::: DATA FOR THIS TASK

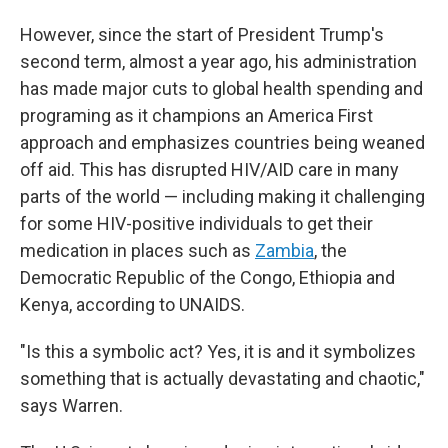
However, since the start of President Trump's
second term, almost a year ago, his administration
has made major cuts to global health spending and
programing as it champions an America First
approach and emphasizes countries being weaned
off aid. This has disrupted HIV/AID care in many
parts of the world — including making it challenging
for some HIV-positive individuals to get their
medication in places such as
Zambia
, the
Democratic Republic of the Congo, Ethiopia and
Kenya, according to UNAIDS.
"Is this a symbolic act? Yes, it is and it symbolizes
something that is actually devastating and chaotic,"
says Warren.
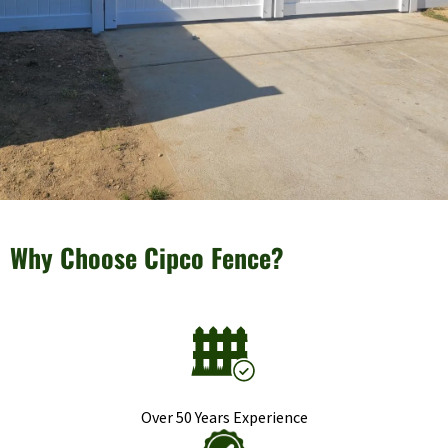
Why Choose Cipco Fence?
Over 50 Years Experience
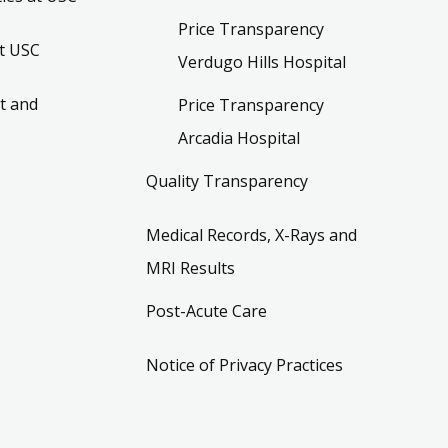
Price Transparency
t USC
Verdugo Hills Hospital
t and
Price Transparency
Arcadia Hospital
Quality Transparency
Medical Records, X-Rays and
MRI Results
Post-Acute Care
Notice of Privacy Practices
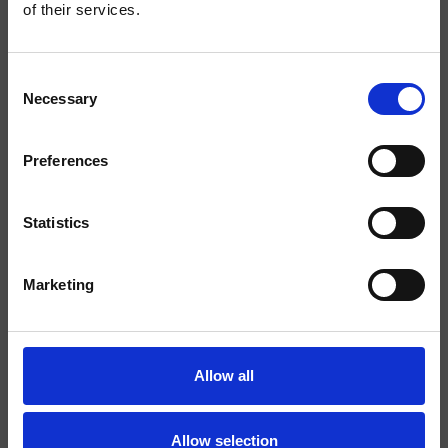
of their services.
Finitions
Commande
Mitigeur
Consent
Necessary
Selection
Installations
Mural
Typologie
façade externe douche/bain
Preferences
douche
Statistics
Environnement
Salle de Bain
Marketing
Fiche technique
Spare Parts Catalogue
last update 30/09/2025 10:19:31
Allow all
Istruzioni
File 3D
Allow selection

::::::

● TASK PROMPT: What lines above contain "their"? Copy them out.

● REPLY:
for some HIV-positive individuals to get their
of their services.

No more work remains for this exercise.